Да, все это очень красиво и… как это говорится? – дышит любовью. Конечно, хорошо бы рядом с Марией идти по голубому песку этой дорожки и ступать на свои тени. Но мне тревожно, и моя тревога шире, чем любовь. Стараясь шагать легко, я брожу по всей комнате, тихо припадаю к стенам, замираю в углах и все слушаю что-то. Что-то далекое, что за тысячи километров отсюда. Или оно только в моей памяти, то, что я хочу услыхать? И тысячи километров – это тысячи лет моей жизни?
Ты удивился бы, увидев, как я одет. Вдруг мне стал невыносимо тяжел мой прекрасный американский костюм, и на голое тело я одел трико для купанья. Тогда я сразу как будто похудел, стал очень высок и гибок и долго пробовал свою гибкость, скользя по комнате, неожиданно меняя направление, как бесшумная летучая мышь.

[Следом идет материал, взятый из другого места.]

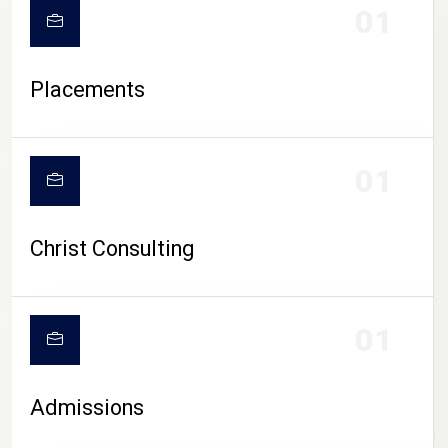
01
Placements
01
Christ Consulting
01
Admissions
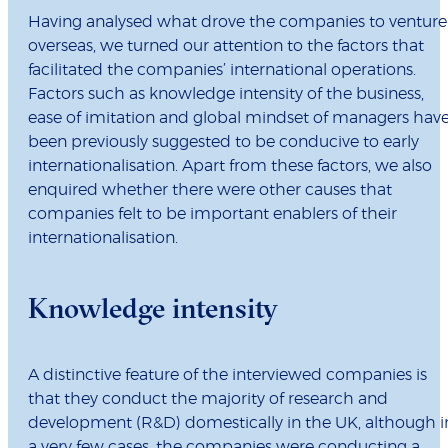
Having analysed what drove the companies to venture
overseas, we turned our attention to the factors that
facilitated the companies’ international operations.
Factors such as knowledge intensity of the business,
ease of imitation and global mindset of managers hav
been previously suggested to be conducive to early
internationalisation. Apart from these factors, we also
enquired whether there were other causes that
companies felt to be important enablers of their
internationalisation.
Knowledge intensity
A distinctive feature of the interviewed companies is
that they conduct the majority of research and
development (R&D) domestically in the UK, although i
a very few cases, the companies were conducting a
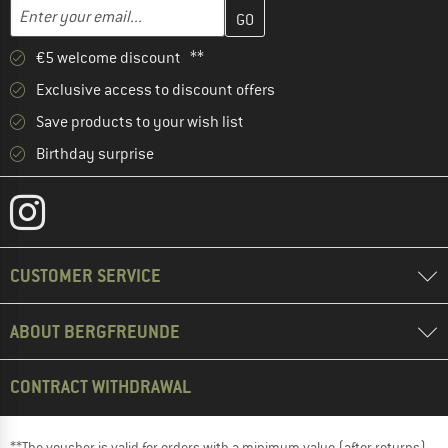
Enter your email address here and create your customer account 
Email address
€5 welcome discount **
Exclusive access to discount offers
Save products to your wish list
Birthday surprise
CUSTOMER SERVICE
ABOUT BERGFREUNDE
CONTRACT WITHDRAWAL
**The voucher is valid for orders with a minimum value (after returns)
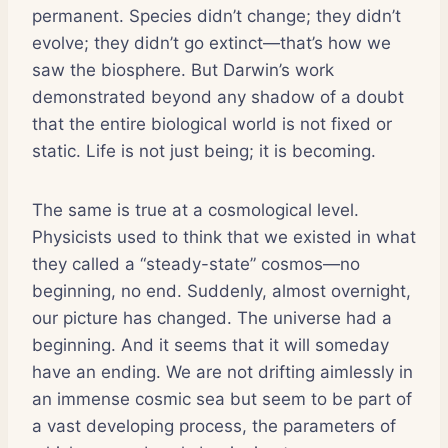
permanent. Species didn’t change; they didn’t
evolve; they didn’t go extinct—that’s how we
saw the biosphere. But Darwin’s work
demonstrated beyond any shadow of a doubt
that the entire biological world is not fixed or
static. Life is not just being; it is becoming.
The same is true at a cosmological level.
Physicists used to think that we existed in what
they called a “steady-state” cosmos—no
beginning, no end. Suddenly, almost overnight,
our picture has changed. The universe had a
beginning. And it seems that it will someday
have an ending. We are not drifting aimlessly in
an immense cosmic sea but seem to be part of
a vast developing process, the parameters of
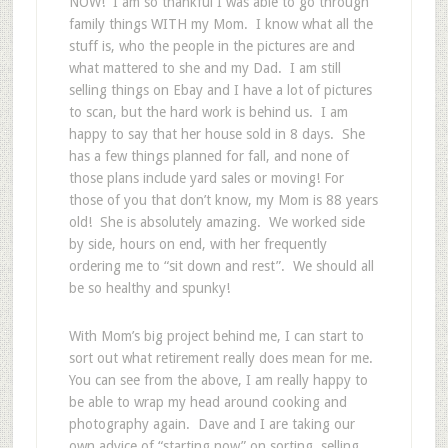
NOW! I am so thankful I was able to go through
family things WITH my Mom. I know what all the
stuff is, who the people in the pictures are and
what mattered to she and my Dad. I am still
selling things on Ebay and I have a lot of pictures
to scan, but the hard work is behind us. I am
happy to say that her house sold in 8 days. She
has a few things planned for fall, and none of
those plans include yard sales or moving! For
those of you that don’t know, my Mom is 88 years
old! She is absolutely amazing. We worked side
by side, hours on end, with her frequently
ordering me to “sit down and rest”. We should all
be so healthy and spunky!
With Mom’s big project behind me, I can start to
sort out what retirement really does mean for me.
You can see from the above, I am really happy to
be able to wrap my head around cooking and
photography again. Dave and I are taking our
own advice of “starting now” on sorting, selling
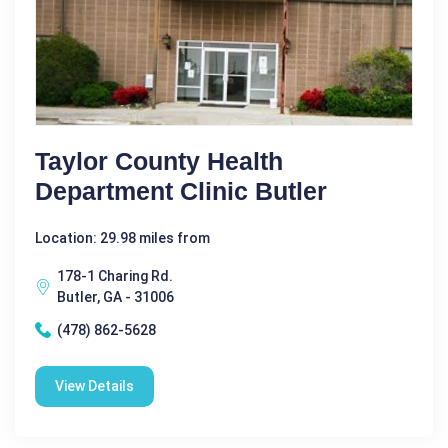
Taylor County Health
Department Clinic Butler
Location: 29.98 miles from
178-1 Charing Rd.
Butler, GA - 31006
(478) 862-5628
View Details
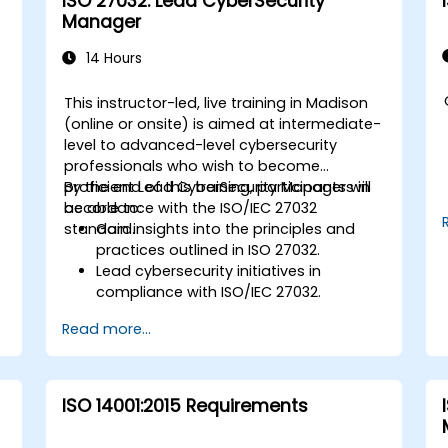
ISO 27032: Lead CyberSecurity
Manager
14 Hours
This instructor-led, live training in Madison
-
(online or onsite) is aimed at intermediate-
level to advanced-level cybersecurity
professionals who wish to become
proficient Lead CyberSecurity Managers in
By the end of this training, participants will
accordance with the ISO/IEC 27032
be able to:
standard.
Gain insights into the principles and
practices outlined in ISO 27032.
Lead cybersecurity initiatives in
compliance with ISO/IEC 27032.
Effectively manage cybersecurity in
Read more...
cyberspace.
Foster a secure cyberspace
environment for organizations.
ISO 14001:2015 Requirements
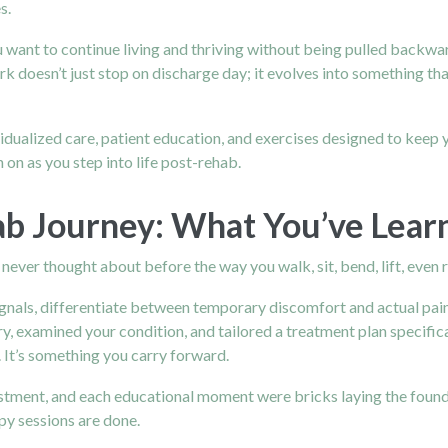
s.
 want to continue living and thriving without being pulled backwar
rk doesn’t just stop on discharge day; it evolves into something that
idualized care, patient education, and exercises designed to keep 
 on as you step into life post-rehab.
ab Journey: What You’ve Lear
never thought about before the way you walk, sit, bend, lift, even 
ignals, differentiate between temporary discomfort and actual
pai
y, examined your condition, and tailored a treatment plan specific
 It’s something you carry forward.
stment, and each educational moment were bricks laying the founda
y sessions are done.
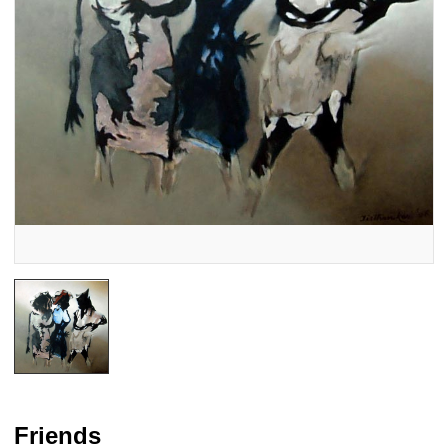
Friends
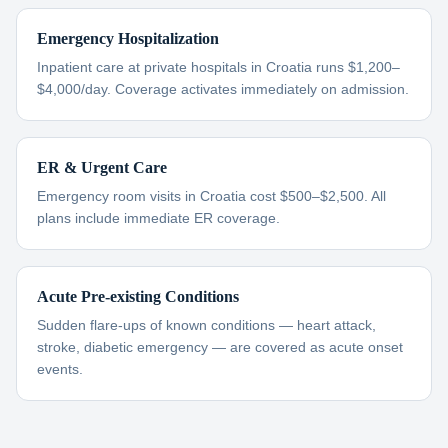
Emergency Hospitalization
Inpatient care at private hospitals in Croatia runs $1,200–
$4,000/day. Coverage activates immediately on admission.
ER & Urgent Care
Emergency room visits in Croatia cost $500–$2,500. All
plans include immediate ER coverage.
Acute Pre-existing Conditions
Sudden flare-ups of known conditions — heart attack,
stroke, diabetic emergency — are covered as acute onset
events.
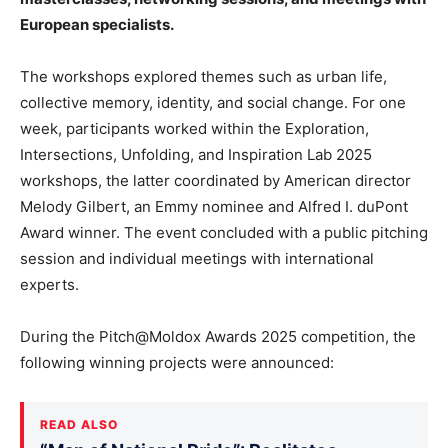
European specialists.
The workshops explored themes such as urban life,
collective memory, identity, and social change. For one
week, participants worked within the Exploration,
Intersections, Unfolding, and Inspiration Lab 2025
workshops, the latter coordinated by American director
Melody Gilbert, an Emmy nominee and Alfred I. duPont
Award winner. The event concluded with a public pitching
session and individual meetings with international
experts.
During the Pitch@Moldox Awards 2025 competition, the
following winning projects were announced:
READ ALSO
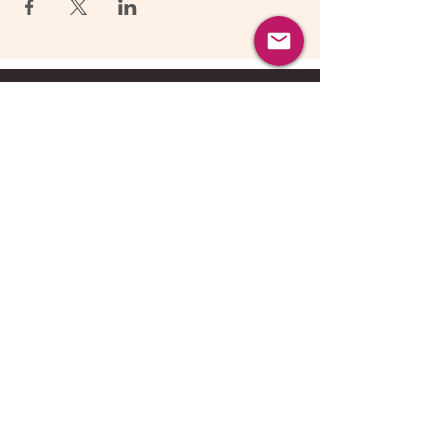
About Us
Follow Us
©
2017-2026
nuAgility, All Rights
Reserved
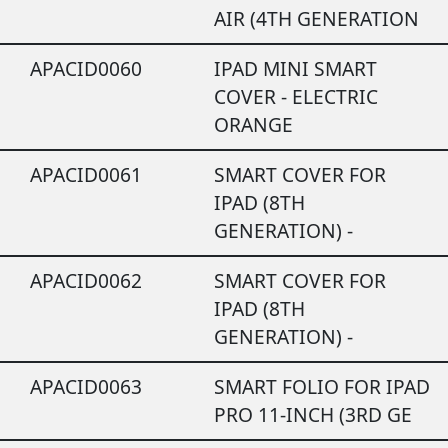
AIR (4TH GENERATION
APACID0060
IPAD MINI SMART
COVER - ELECTRIC
ORANGE
APACID0061
SMART COVER FOR
IPAD (8TH
GENERATION) -
APACID0062
SMART COVER FOR
IPAD (8TH
GENERATION) -
APACID0063
SMART FOLIO FOR IPAD
PRO 11-INCH (3RD GE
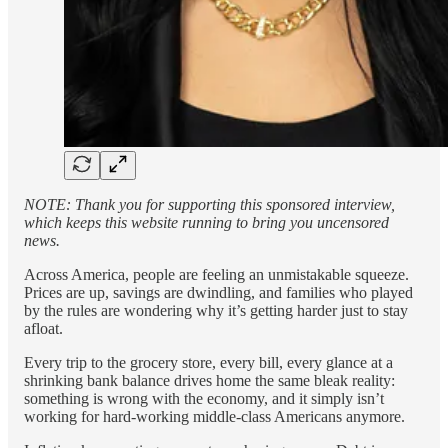
NOTE: Thank you for supporting this sponsored interview,
which keeps this website running to bring you uncensored
news.
Across America, people are feeling an unmistakable squeeze.
Prices are up, savings are dwindling, and families who played
by the rules are wondering why it’s getting harder just to stay
afloat.
Every trip to the grocery store, every bill, every glance at a
shrinking bank balance drives home the same bleak reality:
something is wrong with the economy, and it simply isn’t
working for hard-working middle-class Americans anymore.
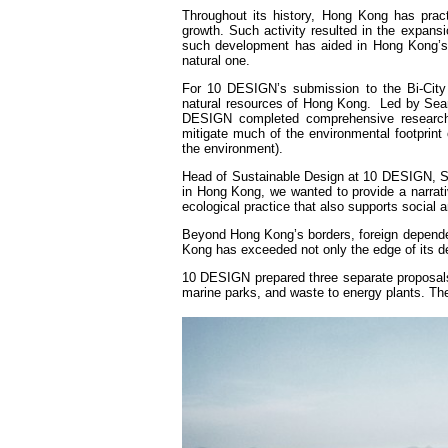
Throughout its history, Hong Kong has pract
growth. Such activity resulted in the expansio
such development has aided in Hong Kong’s e
natural one.
For 10 DESIGN’s submission to the Bi-City 
natural resources of Hong Kong. Led by Sean
DESIGN completed comprehensive research 
mitigate much of the environmental footprint 
the environment).
Head of Sustainable Design at 10 DESIGN, Se
in Hong Kong, we wanted to provide a narrativ
ecological practice that also supports social 
Beyond Hong Kong’s borders, foreign dependen
Kong has exceeded not only the edge of its de
10 DESIGN prepared three separate proposals 
marine parks, and waste to energy plants. The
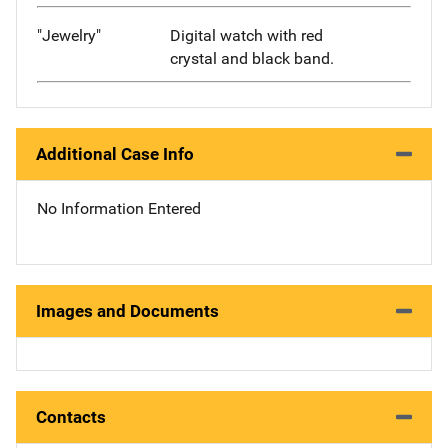
"Jewelry"
Digital watch with red
crystal and black band.
Additional Case Info
No Information Entered
Images and Documents
Contacts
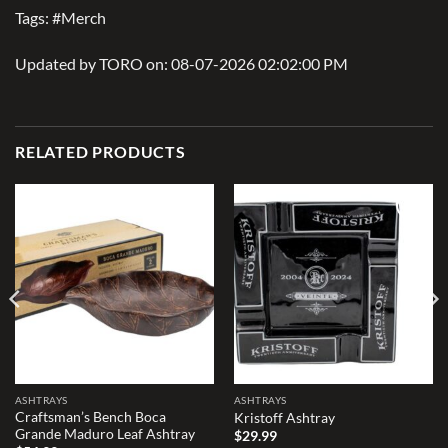
Tags: #Merch
Updated by TORO on: 08-07-2026 02:02:00 PM
RELATED PRODUCTS
Add to
Add to
wishlist
wishlist
ASHTRAYS
ASHTRAYS
Craftsman’s Bench Boca
Kristoff Ashtray
Grande Maduro Leaf Ashtray
$
29.99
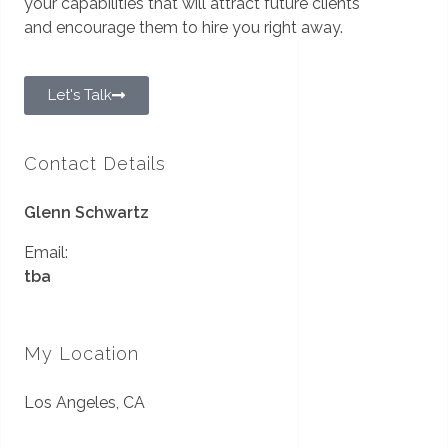
your capabilities that will attract future clients
and encourage them to hire you right away.
Let's Talk
Contact Details
Glenn Schwartz
Email:
tba
My Location
Los Angeles, CA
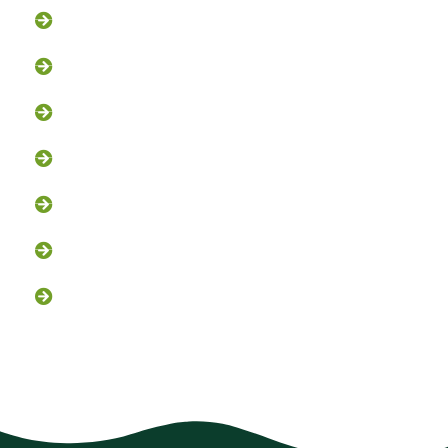
Bat Removal
Opossum Removal
Bird Control
Fox and Coyote Management
Snake Control
Attic Clean-Out NJ
Chimney Cap Installation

Это не я тревожусь, это полны тревоги все мои мускулы и мышцы, и я не знаю, чего они хотят. Потом мне стало холодно, я оделся и сел писать. Кроме того, я выпил вина и закрыл драпри, чтобы не видеть белого сада. Кроме того, я еще осмотрел, привел в порядок и зарядил браунинг, который я завтра возьму с собою на дружескую беседу с Фомою Магнусом.
Видишь ли, у Фомы Магнуса есть сотрудники. Так он называет этих неизвестных мне господ, которые почтительно дают мне дорогу при встрече, но не кланяются, как будто мы встретились на улице, а не в моем доме. Их было два, когда я уезжал на Капри, теперь их шестеро, как сказал мне Топпи, и они здесь живут. Топпи они не нравятся, да и мне тоже. Лица у них нет, я его странным образом не видел, – это я понял только теперь, когда захотел их вспомнить.
– Это мои сотрудники, – сказал мне сегодня Магнус насмешливо, нисколько не скрывая насмешки.
– Скажите им, Магнус, что они дурно воспитаны. Они не кланяются при встрече.
– Наоборот, дорогой Вандергуд! Они слишком воспитанны. Они просто не решаются на поклон, не будучи вам представлены! Это очень… корректные люди. Впрочем, завтра вы все узнаете, не хмурьтесь и потерпите, Вандергуд. Одна ночь!
– Как здоровье синьорины Марии?
– Завтра она будет здорова. – Он положил руку мне на плечо и приблизил свои темные, злые и наглые глаза. – Любовный жар, а?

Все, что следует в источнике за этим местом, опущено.